───── Data records

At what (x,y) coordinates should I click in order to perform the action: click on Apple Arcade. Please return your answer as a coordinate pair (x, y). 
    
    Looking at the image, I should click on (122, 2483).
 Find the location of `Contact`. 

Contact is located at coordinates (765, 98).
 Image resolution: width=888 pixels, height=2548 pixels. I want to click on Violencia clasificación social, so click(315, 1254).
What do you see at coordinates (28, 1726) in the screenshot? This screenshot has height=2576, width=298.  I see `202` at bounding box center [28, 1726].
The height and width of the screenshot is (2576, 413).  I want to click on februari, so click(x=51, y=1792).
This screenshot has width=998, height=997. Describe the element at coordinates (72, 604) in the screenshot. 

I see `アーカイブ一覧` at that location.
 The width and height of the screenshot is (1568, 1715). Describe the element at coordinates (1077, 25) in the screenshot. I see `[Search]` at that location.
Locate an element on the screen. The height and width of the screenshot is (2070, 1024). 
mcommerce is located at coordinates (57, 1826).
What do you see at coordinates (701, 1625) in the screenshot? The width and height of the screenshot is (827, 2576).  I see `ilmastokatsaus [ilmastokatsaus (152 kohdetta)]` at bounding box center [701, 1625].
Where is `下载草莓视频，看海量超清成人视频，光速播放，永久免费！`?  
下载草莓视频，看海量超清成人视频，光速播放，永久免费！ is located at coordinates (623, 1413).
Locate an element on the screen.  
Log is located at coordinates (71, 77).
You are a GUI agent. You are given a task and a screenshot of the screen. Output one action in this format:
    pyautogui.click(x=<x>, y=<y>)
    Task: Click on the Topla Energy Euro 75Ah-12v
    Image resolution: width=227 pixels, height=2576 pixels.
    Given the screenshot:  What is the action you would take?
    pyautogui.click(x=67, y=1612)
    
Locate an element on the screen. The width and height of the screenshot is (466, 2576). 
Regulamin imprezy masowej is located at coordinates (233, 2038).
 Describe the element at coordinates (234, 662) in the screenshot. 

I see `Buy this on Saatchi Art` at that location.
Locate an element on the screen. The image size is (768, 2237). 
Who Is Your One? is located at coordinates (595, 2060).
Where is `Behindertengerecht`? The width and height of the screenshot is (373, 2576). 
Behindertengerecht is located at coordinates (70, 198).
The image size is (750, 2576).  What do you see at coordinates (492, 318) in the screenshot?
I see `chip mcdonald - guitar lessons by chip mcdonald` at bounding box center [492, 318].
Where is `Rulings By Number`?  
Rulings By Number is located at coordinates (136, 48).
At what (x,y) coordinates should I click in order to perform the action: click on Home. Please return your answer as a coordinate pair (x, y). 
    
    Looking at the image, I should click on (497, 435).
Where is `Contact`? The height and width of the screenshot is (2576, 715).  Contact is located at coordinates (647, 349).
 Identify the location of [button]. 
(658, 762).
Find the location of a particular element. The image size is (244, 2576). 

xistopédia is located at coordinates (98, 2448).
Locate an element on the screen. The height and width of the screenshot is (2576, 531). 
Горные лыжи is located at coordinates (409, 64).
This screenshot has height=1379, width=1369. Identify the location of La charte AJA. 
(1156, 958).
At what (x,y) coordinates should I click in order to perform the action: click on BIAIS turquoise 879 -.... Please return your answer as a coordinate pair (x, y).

──────────

What is needed -
Please copy exactly, and only, the lines from the line containing "is (373, 2576)." through the last line of the records, with both ends included.

Response -
Where is `Behindertengerecht`? The width and height of the screenshot is (373, 2576). 
Behindertengerecht is located at coordinates (70, 198).
The image size is (750, 2576).  What do you see at coordinates (492, 318) in the screenshot?
I see `chip mcdonald - guitar lessons by chip mcdonald` at bounding box center [492, 318].
Where is `Rulings By Number`?  
Rulings By Number is located at coordinates (136, 48).
At what (x,y) coordinates should I click in order to perform the action: click on Home. Please return your answer as a coordinate pair (x, y). 
    
    Looking at the image, I should click on (497, 435).
Where is `Contact`? The height and width of the screenshot is (2576, 715).  Contact is located at coordinates (647, 349).
 Identify the location of [button]. 
(658, 762).
Find the location of a particular element. The image size is (244, 2576). 

xistopédia is located at coordinates (98, 2448).
Locate an element on the screen. The height and width of the screenshot is (2576, 531). 
Горные лыжи is located at coordinates (409, 64).
This screenshot has height=1379, width=1369. Identify the location of La charte AJA. 
(1156, 958).
At what (x,y) coordinates should I click in order to perform the action: click on BIAIS turquoise 879 -.... Please return your answer as a coordinate pair (x, y).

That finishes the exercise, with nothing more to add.